Durante la sesión en el Senado, Monte de Oca apuntó contra la gestión de Vuoto por la crisis habitacional
La senadora nacional enfatizó en la falta de planificación urbana de la capital fueguina y reclamó «poner orden» frente al tráfico ilegal de tierras.
Ushuaia, 6 de agosto de 2026. — La senadora nacional por Tierra del Fuego, Belén Monte de Oca, intervino este jueves en la sesión del Senado de la Nación, en el marco del debate por la Ley de Inviolabilidad de la Propiedad Privada, y llevó al recinto la situación habitacional de Ushuaia, a la que atribuyó a años de mala gestión municipal sin planificación.
Durante la discusión del proyecto —que introduce modificaciones al Código Procesal Civil y Comercial en materia de desalojos—, la senadora señaló que el kirchnerismo refiere permanentemente a la función social de la tierra pero que, como ocurre en Ushuaia, nunca pensó en proteger a los vecinos que viven en una inseguridad jurídica permanente.

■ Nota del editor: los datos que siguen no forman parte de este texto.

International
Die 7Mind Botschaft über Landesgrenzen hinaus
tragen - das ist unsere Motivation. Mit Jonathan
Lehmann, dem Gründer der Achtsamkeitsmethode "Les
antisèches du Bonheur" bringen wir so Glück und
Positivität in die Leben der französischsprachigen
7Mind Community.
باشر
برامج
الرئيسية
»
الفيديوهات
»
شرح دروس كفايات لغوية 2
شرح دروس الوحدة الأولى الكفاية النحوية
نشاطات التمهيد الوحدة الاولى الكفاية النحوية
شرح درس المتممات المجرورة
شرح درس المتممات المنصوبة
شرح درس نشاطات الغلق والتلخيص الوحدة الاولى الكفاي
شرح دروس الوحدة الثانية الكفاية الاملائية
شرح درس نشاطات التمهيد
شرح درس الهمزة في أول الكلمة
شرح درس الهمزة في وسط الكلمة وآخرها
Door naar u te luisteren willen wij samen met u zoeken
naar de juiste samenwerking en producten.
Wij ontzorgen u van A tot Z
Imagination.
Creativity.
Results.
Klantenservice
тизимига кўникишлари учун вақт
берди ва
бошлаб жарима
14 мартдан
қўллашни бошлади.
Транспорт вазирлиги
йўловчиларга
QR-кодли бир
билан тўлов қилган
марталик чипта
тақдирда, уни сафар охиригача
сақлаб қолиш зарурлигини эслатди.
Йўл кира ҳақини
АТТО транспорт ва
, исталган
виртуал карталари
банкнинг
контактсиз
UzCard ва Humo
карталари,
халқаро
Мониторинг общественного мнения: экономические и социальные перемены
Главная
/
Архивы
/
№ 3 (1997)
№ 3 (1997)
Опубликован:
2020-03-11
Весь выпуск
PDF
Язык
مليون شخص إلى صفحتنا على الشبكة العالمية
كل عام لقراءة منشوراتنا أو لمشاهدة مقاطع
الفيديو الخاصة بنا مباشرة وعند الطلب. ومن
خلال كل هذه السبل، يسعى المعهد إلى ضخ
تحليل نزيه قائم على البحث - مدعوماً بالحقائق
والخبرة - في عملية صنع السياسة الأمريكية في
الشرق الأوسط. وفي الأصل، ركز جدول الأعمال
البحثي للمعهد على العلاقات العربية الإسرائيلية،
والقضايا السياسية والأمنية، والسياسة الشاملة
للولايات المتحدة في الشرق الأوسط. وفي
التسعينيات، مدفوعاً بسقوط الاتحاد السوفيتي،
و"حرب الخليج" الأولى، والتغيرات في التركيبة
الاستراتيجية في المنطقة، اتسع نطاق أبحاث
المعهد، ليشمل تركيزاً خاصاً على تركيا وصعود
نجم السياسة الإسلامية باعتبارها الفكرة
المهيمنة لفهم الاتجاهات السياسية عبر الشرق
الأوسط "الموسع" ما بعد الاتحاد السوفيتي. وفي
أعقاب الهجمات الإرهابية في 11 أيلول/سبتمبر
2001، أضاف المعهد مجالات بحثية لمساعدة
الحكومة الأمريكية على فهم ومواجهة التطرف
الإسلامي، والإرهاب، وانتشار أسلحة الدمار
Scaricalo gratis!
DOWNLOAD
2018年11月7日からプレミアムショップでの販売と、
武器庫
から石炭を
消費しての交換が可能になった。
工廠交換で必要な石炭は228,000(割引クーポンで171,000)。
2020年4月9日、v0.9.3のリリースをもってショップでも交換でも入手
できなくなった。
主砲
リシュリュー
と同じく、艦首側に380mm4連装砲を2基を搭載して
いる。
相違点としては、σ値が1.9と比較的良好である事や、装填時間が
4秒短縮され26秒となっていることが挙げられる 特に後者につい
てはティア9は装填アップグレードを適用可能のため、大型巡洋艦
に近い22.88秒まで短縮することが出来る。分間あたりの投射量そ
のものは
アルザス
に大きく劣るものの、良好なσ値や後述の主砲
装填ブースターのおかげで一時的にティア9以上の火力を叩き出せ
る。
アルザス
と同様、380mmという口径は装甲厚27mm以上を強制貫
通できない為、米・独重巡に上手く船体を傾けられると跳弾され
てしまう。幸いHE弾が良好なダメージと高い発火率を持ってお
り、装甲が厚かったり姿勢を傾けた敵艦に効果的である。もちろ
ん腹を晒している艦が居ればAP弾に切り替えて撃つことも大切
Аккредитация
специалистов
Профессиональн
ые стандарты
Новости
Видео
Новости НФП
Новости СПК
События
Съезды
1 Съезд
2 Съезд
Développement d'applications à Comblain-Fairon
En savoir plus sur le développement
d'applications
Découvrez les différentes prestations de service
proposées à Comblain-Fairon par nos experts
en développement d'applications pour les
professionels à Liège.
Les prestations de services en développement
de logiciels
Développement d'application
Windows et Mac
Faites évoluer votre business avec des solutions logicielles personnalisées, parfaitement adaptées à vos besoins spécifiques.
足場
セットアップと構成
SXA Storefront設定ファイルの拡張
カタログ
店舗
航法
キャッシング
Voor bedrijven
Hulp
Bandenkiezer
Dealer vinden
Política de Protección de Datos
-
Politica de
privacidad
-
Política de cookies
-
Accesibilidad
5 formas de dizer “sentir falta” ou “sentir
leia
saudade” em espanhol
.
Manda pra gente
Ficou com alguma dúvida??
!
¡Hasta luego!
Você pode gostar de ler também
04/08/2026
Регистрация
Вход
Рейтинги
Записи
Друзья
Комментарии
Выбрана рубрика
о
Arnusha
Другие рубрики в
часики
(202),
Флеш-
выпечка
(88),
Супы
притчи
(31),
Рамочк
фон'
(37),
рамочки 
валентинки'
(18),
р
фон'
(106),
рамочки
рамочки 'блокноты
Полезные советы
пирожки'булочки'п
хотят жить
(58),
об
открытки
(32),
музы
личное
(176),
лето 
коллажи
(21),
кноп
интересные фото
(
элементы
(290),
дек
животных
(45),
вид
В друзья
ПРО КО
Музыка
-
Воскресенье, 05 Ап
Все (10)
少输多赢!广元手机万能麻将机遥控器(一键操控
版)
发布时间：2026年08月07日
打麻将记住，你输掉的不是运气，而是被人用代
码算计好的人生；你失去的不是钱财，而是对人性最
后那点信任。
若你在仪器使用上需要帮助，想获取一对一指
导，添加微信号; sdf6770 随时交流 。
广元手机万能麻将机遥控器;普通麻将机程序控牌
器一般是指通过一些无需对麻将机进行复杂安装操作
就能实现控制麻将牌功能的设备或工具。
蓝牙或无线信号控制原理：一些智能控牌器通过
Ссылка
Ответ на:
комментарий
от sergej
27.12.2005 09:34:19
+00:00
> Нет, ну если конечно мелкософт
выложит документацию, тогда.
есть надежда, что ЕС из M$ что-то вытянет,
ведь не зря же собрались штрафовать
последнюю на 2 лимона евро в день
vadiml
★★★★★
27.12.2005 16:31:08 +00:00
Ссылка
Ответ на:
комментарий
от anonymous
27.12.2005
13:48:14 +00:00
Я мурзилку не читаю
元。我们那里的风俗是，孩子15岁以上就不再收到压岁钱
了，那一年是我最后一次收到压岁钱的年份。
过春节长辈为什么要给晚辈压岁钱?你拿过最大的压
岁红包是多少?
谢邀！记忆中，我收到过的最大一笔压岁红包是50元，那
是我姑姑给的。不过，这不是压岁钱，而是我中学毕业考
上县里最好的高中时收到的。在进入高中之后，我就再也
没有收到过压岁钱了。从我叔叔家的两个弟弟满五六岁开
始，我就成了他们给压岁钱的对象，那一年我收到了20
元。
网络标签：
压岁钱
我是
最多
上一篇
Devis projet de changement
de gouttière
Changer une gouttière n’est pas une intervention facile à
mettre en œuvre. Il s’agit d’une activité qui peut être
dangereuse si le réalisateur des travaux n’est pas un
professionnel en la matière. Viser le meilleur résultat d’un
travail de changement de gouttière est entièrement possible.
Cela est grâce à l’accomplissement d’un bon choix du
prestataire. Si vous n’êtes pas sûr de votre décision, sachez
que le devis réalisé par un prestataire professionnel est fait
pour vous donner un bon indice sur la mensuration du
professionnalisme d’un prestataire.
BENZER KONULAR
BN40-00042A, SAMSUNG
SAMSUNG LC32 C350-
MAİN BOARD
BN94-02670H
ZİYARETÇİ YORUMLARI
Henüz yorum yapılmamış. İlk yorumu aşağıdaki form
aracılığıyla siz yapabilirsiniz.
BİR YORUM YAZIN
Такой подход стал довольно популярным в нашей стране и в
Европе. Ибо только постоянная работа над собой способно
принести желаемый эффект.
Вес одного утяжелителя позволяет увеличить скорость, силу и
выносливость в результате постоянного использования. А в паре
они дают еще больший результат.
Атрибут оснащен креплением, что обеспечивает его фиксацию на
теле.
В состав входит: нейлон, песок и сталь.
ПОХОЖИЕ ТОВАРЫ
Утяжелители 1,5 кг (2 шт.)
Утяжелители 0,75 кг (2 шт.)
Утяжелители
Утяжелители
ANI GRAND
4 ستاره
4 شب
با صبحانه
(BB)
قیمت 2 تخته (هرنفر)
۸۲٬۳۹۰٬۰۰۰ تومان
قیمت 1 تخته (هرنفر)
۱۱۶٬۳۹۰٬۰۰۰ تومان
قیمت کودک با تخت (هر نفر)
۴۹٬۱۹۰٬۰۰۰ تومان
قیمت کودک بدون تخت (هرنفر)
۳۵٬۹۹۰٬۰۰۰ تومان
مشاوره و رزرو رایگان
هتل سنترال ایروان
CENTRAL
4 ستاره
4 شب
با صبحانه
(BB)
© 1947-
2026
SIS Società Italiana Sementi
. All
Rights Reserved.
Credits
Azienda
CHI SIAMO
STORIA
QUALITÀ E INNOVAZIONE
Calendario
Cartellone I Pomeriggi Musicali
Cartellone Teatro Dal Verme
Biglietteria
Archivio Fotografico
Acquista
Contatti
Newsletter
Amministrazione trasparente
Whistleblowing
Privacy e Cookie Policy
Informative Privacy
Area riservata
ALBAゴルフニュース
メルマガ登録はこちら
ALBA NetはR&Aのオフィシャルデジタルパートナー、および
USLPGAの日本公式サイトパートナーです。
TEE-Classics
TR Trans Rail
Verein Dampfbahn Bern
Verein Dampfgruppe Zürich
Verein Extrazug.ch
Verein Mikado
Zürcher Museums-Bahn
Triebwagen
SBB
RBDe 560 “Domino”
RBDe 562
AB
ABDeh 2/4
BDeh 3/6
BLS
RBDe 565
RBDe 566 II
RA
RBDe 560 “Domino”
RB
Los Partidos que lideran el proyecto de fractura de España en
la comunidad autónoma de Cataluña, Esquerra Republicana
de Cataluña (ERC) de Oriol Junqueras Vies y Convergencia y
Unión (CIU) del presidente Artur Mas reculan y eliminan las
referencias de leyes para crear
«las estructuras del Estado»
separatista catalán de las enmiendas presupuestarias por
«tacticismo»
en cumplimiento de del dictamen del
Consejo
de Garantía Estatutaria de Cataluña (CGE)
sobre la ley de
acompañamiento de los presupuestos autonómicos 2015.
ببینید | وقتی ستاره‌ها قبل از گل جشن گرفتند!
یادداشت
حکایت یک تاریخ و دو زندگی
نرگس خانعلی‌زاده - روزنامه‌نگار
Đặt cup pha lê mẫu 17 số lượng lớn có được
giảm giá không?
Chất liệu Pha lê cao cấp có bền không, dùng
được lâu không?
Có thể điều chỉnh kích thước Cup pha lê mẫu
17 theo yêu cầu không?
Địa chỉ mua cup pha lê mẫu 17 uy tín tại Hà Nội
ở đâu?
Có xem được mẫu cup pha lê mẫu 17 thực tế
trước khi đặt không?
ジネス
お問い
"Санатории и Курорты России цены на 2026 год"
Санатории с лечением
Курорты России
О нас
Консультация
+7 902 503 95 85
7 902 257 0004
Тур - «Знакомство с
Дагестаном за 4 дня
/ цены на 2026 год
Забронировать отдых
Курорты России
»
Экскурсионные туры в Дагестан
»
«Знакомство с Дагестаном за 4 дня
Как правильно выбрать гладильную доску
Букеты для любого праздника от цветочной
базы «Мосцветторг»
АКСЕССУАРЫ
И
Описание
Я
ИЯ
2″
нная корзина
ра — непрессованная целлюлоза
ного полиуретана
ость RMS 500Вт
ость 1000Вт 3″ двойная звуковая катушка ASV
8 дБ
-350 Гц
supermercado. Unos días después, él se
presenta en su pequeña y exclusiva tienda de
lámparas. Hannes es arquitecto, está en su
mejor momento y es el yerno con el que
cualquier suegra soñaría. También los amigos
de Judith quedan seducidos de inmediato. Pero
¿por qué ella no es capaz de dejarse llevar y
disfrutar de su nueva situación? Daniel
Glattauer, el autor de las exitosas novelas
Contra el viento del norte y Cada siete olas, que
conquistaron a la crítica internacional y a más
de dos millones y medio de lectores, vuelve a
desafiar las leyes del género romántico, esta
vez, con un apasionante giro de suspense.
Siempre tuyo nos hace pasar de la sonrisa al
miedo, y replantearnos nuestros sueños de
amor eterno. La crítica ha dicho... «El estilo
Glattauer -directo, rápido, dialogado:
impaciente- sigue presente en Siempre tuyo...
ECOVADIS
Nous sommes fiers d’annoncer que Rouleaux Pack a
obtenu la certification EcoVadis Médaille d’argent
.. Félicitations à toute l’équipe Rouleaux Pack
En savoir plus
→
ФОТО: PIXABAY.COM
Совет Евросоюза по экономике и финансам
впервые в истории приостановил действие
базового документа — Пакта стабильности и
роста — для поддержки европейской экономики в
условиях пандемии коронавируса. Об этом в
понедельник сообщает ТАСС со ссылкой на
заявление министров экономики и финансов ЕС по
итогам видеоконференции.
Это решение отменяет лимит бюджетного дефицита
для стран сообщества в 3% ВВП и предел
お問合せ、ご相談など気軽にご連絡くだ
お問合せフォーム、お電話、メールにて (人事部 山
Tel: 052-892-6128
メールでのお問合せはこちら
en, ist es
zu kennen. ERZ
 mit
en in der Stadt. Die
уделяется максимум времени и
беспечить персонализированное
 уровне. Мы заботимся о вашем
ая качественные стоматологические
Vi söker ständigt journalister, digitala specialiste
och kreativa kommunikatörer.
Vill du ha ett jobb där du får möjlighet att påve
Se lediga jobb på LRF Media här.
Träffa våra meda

Según planteó, la ciudad no está planificada y eso genera que los vecinos dependan de un político de turno para acceder a una propiedad que por derecho les pertenece.
En su exposición, describió la situación que atraviesa la Ciudad: «Tenemos allí un enorme problema, y este enorme problema que tenemos en Ushuaia es producto de una gestión camporista que lleva once años de mala praxis en materia habitacional.» Y advirtió que esa gestión «abrió camino a lo que vemos todos, que es la inseguridad jurídica y un claro tráfico ilegal de las tierras».
Monte de Oca señaló que la ausencia de ordenamiento urbano golpea a los sectores más vulnerables: «La falta de planificación urbana, la consecuente imprevisión en garantizar servicios básicos y la escasez habitacional generan un círculo cerrado de pobreza.» En esa línea, sostuvo que ese es «el marco perfecto para que prácticas ilegales y especulación extorsiva ejerzan un señorío totalitario sobre los más necesitados».
La senadora remarcó además que es el Estado el que debe dar una respuesta, «sin trasladar esa carga a los particulares ni tomarlos de rehenes, ni a ellos ni a sus patrimonios», y reclamó «justamente lo contrario: poner orden para que esto no pase».